--- START ---

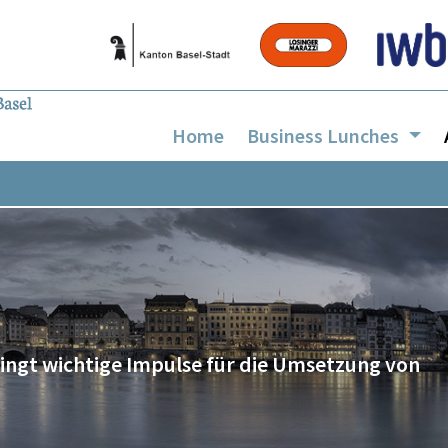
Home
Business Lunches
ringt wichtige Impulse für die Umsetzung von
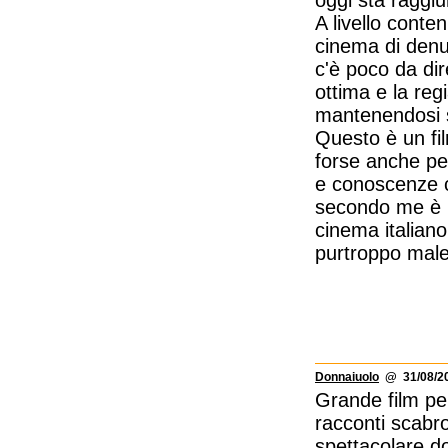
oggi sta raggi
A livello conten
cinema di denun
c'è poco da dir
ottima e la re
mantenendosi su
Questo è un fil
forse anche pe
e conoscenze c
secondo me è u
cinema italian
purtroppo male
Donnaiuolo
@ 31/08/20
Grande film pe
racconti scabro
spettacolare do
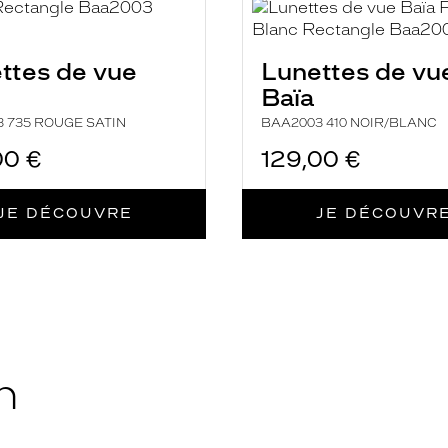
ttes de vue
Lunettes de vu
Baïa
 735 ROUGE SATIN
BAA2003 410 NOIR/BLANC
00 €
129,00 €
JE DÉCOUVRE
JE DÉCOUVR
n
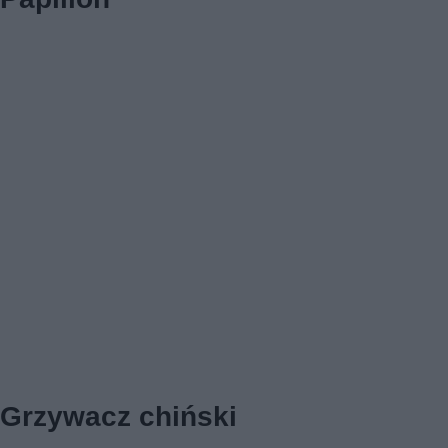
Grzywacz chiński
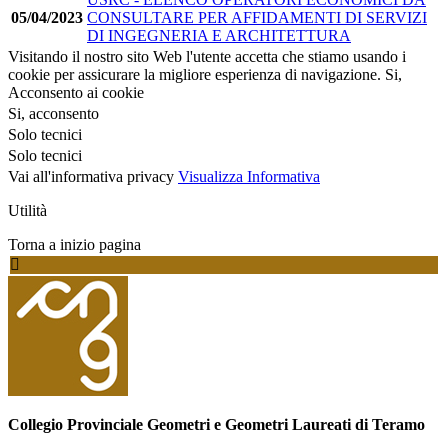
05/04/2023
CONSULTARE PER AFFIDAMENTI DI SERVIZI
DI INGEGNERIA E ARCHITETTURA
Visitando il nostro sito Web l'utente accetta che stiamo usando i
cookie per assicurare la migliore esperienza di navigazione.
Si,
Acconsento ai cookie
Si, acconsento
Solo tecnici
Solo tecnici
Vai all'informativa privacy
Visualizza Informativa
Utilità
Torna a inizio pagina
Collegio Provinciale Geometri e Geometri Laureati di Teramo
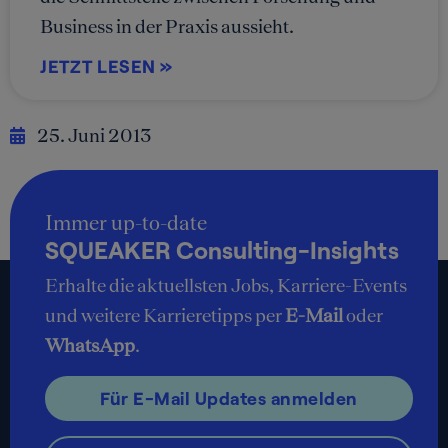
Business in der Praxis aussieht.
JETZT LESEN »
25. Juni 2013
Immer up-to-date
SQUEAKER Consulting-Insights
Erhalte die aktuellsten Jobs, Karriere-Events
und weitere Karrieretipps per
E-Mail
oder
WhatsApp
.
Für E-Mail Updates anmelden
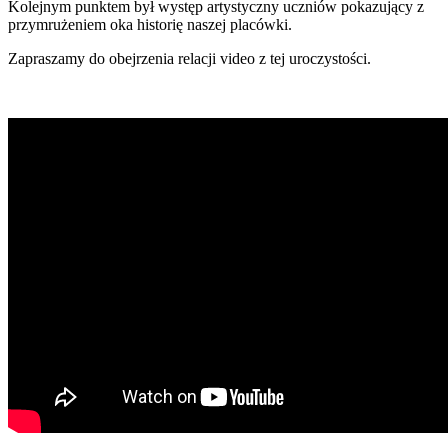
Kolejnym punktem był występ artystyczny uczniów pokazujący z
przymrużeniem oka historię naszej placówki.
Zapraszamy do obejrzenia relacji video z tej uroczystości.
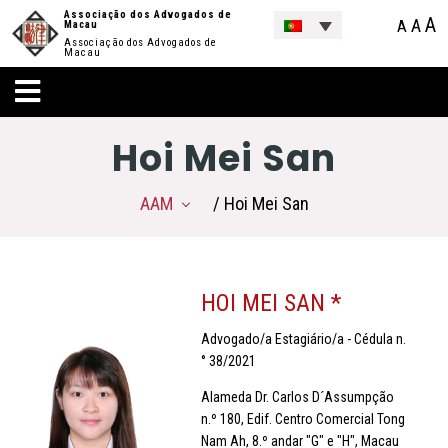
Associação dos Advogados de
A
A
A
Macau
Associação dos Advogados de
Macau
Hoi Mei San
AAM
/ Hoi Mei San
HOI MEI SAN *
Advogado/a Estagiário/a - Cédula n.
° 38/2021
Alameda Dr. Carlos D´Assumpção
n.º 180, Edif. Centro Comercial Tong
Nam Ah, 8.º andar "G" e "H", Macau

--- END ---

Your instructions
State how many lines in the material include the string "cookie". Nothing other than the number is wanted.

Final answer
2